My diet today is more sophisticated than anything my mother or grandmother could have imagined, even less cooked, yet I can not make a recipe that gives me that sense of home and love and being taken care of. I can still smell the houses I grew up in, the flow of activity in the kitchen when my mom and Bubie cooked together for a Yom Tov and I stood by like Oliver Twist, bowl in hand, “Please Bubs can I have some more?”
Sleep overs at Bubie’s meant candies, late bedtimes, and full anarchy as compared to my house. I was sailing on the SS Mine Kind, with a kids’ version of midnight buffet because diets were for home and indulgence was for the kinderlich.
In the end I think that adolescence for us is akin to archetypal memories. Remembering it is like reading a Biblical story in Genesis. It is familiar and universal. It is like reading mythology or fables or even nursery rhymes. They are greater than life and widely shared.

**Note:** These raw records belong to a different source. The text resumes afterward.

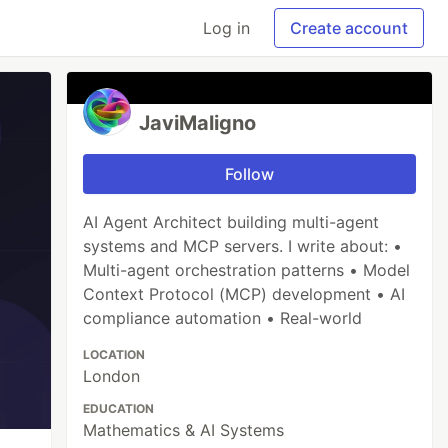
Log in
Create account
JaviMaligno
Follow
AI Agent Architect building multi-agent
systems and MCP servers. I write about: •
Multi-agent orchestration patterns • Model
Context Protocol (MCP) development • AI
compliance automation • Real-world
LOCATION
London
EDUCATION
Mathematics & AI Systems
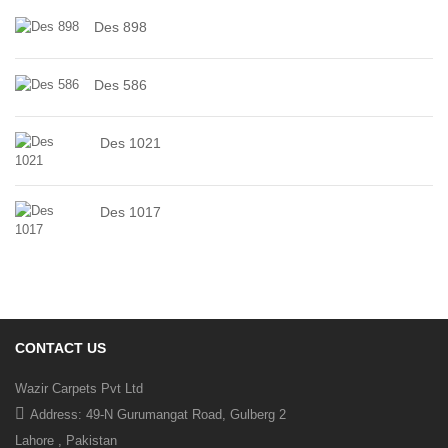
Des 898
Des 586
Des 1021
Des 1017
CONTACT US
Wazir Carpets Pvt Ltd
Address: 49-N Gurumangat Road, Gulberg 2
Lahore , Pakistan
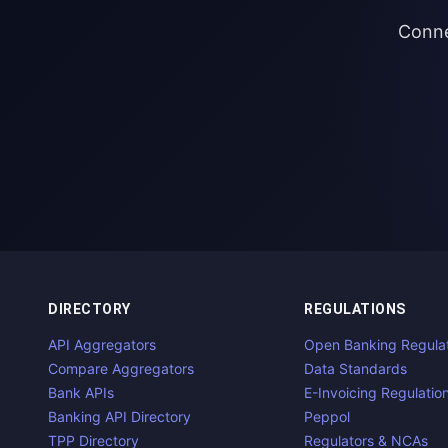
Conne
DIRECTORY
REGULATIONS
API Aggregators
Open Banking Regula
Compare Aggregators
Data Standards
Bank APIs
E-Invoicing Regulatio
Banking API Directory
Peppol
TPP Directory
Regulators & NCAs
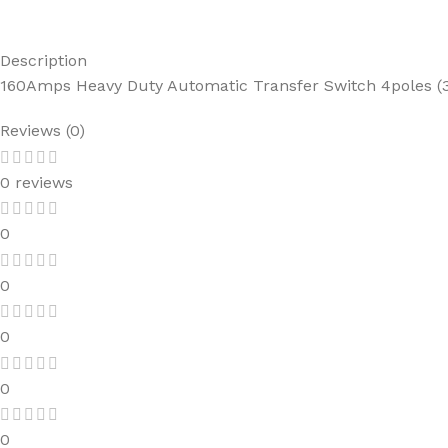
Description
160Amps Heavy Duty Automatic Transfer Switch 4poles (3
Reviews (0)
0 reviews
0
0
0
0
0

They were often the first thing that gave us an insight on the greater world. They helped build our foundation of comprehension and navigation in a world that would later become more convoluted, more complicated, and more threatening. A place that gives us respite and escape, that calms and centers us, is a really good place to be able to go back to.
When did I say goodbye to my adolescence? Not yet, maybe never. Until then I invite you all to share your current life with your adolescence.